-- DATA RECORDS follows --

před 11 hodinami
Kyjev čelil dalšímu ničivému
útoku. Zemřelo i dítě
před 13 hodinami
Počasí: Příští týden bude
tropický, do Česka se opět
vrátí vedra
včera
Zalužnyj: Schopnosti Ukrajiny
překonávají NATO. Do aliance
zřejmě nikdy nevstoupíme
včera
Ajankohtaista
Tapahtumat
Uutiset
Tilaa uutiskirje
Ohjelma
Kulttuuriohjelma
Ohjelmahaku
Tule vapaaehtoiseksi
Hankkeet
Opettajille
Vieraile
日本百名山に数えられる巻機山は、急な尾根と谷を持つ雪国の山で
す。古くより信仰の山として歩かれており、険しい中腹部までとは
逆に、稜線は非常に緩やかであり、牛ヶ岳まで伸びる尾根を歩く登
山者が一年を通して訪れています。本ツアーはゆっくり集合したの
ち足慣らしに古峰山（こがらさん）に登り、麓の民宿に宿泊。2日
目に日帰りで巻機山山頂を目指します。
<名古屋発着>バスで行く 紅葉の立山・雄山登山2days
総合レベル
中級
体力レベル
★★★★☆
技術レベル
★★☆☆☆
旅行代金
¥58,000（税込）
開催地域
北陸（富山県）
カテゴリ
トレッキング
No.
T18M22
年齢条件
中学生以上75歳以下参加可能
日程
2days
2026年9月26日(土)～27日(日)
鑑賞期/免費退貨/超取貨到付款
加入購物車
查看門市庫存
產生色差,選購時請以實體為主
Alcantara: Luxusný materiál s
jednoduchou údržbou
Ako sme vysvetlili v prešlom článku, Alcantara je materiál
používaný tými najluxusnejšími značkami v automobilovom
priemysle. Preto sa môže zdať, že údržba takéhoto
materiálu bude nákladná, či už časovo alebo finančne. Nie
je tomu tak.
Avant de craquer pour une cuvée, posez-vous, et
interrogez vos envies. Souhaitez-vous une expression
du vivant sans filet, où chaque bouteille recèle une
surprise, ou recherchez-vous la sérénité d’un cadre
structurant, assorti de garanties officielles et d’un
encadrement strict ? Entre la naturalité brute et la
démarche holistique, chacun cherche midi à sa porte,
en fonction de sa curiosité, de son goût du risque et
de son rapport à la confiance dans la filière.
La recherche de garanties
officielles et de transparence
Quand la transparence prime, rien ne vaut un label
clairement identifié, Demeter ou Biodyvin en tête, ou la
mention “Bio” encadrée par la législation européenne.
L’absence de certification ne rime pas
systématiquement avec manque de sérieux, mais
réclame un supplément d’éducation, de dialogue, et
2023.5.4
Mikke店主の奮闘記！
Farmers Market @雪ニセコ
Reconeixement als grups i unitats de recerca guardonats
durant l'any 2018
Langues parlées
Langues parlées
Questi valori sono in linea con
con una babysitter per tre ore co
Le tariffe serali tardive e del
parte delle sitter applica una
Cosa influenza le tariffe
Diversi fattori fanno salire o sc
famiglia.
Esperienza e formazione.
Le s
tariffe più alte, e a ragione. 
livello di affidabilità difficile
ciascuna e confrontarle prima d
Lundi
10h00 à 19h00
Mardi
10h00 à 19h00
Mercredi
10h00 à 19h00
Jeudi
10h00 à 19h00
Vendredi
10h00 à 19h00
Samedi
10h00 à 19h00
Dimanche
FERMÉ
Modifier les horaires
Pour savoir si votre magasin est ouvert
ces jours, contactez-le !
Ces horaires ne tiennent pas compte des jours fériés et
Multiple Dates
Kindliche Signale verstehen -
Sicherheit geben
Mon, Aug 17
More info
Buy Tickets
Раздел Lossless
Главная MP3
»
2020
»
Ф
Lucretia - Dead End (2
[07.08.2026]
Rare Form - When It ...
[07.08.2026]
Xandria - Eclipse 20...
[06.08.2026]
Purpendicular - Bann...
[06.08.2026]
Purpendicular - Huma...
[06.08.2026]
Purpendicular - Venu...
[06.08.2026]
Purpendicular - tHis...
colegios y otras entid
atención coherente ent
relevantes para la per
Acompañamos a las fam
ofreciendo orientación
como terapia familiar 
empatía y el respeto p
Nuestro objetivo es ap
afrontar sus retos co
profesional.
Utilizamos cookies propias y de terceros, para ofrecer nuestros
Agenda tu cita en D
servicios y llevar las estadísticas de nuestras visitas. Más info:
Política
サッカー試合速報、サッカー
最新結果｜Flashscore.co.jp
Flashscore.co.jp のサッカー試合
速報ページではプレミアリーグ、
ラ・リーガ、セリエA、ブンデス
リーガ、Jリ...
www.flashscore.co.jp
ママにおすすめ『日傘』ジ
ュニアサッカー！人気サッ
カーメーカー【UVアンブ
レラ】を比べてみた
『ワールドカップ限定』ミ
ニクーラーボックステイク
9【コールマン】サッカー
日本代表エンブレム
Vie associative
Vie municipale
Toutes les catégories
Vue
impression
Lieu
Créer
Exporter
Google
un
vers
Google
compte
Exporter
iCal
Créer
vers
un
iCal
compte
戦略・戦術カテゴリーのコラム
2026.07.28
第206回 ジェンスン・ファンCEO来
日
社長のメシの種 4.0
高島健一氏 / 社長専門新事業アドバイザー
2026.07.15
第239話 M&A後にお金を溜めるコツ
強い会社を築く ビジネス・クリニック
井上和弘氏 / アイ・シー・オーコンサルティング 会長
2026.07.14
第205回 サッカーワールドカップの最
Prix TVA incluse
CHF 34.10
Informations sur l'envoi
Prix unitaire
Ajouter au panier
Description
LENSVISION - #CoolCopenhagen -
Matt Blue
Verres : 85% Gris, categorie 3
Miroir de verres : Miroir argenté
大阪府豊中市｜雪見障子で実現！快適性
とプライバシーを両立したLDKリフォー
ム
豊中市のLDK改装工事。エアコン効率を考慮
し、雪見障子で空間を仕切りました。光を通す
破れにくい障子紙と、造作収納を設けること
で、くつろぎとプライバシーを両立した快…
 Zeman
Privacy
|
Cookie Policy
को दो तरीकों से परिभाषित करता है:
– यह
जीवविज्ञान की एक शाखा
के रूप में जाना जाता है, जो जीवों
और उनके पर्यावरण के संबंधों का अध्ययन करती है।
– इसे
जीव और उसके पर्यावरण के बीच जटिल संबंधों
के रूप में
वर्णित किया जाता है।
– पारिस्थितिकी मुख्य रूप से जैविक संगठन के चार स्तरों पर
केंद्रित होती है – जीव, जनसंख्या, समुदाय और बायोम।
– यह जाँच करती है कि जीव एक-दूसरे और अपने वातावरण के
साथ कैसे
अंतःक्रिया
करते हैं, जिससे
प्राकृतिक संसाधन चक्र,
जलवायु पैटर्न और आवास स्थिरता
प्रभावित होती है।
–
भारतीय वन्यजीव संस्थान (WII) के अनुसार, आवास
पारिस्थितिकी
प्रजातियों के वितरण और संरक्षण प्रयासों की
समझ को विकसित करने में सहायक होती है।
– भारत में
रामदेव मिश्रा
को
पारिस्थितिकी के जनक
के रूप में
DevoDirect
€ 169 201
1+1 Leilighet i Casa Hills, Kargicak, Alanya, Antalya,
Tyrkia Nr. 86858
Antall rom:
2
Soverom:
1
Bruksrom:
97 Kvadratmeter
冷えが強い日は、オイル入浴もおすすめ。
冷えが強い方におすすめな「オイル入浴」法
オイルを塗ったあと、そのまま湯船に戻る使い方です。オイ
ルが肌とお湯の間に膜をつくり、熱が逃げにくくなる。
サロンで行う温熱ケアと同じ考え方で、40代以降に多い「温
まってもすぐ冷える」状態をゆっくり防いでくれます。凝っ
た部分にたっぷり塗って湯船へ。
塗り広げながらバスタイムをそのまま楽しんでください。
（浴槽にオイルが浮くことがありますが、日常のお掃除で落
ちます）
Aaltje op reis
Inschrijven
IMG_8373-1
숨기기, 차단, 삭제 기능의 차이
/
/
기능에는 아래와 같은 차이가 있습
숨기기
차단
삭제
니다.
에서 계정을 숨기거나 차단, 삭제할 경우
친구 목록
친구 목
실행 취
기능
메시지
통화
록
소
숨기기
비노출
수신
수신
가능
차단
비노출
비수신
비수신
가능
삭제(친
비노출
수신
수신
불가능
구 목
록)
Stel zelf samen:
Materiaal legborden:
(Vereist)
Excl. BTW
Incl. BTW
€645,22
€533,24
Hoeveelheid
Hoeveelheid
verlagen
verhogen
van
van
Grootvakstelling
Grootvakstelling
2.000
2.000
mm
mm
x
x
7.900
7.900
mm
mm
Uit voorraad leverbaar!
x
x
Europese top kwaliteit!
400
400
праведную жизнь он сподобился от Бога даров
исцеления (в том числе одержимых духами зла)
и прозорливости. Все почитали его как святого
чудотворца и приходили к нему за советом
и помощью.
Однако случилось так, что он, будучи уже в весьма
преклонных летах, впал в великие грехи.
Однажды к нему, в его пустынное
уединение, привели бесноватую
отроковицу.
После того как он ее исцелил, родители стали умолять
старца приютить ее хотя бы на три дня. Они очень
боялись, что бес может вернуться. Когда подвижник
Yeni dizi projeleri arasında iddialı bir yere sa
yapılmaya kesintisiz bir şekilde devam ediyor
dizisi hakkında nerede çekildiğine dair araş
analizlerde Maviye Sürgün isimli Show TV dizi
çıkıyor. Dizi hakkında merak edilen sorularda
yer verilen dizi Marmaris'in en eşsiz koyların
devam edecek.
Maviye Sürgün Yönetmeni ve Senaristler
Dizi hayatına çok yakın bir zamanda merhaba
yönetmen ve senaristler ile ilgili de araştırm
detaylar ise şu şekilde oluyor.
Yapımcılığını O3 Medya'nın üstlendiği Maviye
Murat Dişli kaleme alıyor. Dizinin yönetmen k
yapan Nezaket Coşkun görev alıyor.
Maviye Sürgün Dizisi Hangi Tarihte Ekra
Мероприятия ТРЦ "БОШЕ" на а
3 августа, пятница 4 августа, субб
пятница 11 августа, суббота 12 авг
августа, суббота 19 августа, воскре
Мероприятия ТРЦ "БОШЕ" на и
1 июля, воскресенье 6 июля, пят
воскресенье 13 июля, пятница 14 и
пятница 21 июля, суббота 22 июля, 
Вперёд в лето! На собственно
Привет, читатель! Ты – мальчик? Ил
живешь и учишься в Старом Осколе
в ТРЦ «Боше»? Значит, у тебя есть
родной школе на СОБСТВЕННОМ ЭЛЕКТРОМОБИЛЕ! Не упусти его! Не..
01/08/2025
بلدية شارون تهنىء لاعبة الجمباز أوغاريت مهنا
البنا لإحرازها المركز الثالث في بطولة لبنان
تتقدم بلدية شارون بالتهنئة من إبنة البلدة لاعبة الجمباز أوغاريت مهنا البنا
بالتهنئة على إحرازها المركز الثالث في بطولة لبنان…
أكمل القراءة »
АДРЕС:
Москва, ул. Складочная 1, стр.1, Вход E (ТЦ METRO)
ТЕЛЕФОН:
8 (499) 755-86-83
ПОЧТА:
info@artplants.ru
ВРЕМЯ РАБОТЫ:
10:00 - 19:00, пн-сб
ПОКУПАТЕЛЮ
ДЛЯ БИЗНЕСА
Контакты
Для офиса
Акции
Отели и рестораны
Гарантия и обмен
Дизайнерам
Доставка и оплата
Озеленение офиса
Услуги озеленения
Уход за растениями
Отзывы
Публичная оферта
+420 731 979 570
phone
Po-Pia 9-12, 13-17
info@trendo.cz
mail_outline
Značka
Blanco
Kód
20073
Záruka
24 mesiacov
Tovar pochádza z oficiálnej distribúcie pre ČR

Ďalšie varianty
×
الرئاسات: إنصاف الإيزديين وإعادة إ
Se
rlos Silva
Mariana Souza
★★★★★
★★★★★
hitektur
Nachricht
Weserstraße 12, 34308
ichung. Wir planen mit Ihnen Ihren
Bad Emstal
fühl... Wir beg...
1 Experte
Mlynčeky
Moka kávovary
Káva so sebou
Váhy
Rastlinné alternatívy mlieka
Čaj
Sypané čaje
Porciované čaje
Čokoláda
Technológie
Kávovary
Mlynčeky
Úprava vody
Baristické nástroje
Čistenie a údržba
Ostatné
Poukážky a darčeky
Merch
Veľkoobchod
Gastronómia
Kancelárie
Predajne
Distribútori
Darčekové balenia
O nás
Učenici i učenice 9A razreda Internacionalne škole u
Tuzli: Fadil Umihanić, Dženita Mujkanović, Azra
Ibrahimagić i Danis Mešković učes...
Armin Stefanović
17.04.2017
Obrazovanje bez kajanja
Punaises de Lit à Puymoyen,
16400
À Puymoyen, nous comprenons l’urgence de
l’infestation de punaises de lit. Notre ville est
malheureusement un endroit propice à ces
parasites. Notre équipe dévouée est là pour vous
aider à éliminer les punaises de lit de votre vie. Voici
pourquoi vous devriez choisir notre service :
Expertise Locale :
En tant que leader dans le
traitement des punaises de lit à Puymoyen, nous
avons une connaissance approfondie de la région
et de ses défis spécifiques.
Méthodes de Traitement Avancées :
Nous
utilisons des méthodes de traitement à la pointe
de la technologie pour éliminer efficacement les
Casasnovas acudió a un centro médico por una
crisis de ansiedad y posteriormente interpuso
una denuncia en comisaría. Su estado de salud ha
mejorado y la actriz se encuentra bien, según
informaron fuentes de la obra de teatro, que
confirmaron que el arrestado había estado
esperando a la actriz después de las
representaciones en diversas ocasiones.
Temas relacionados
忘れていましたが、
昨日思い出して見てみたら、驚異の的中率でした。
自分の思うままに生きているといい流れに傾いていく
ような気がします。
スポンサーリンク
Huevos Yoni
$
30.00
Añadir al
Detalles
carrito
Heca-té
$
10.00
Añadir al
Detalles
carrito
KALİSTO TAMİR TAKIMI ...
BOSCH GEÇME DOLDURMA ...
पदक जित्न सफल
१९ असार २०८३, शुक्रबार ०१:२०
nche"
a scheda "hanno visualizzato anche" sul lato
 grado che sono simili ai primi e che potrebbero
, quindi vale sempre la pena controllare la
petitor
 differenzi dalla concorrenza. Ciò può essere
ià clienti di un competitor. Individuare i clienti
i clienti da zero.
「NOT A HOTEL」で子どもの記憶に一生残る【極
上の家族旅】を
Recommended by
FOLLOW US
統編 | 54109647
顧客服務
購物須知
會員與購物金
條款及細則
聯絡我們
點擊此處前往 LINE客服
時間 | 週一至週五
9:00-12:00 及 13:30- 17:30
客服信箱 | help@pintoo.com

-- DATA RECORDS concluded --

» **ASSIGNMENT**:
The lines above, starting at the one with "августа, суббота 19 августа, воскре" and ending at the one with "живешь и учишься в Старом Осколе", are the only ones to return, exactly as written.

» **OUTPUT FOR THIS TASK**:
августа, суббота 19 августа, воскре
Мероприятия ТРЦ "БОШЕ" на и
1 июля, воскресенье 6 июля, пят
воскресенье 13 июля, пятница 14 и
пятница 21 июля, суббота 22 июля, 
Вперёд в лето! На собственно
Привет, читатель! Ты – мальчик? Ил
живешь и учишься в Старом Осколе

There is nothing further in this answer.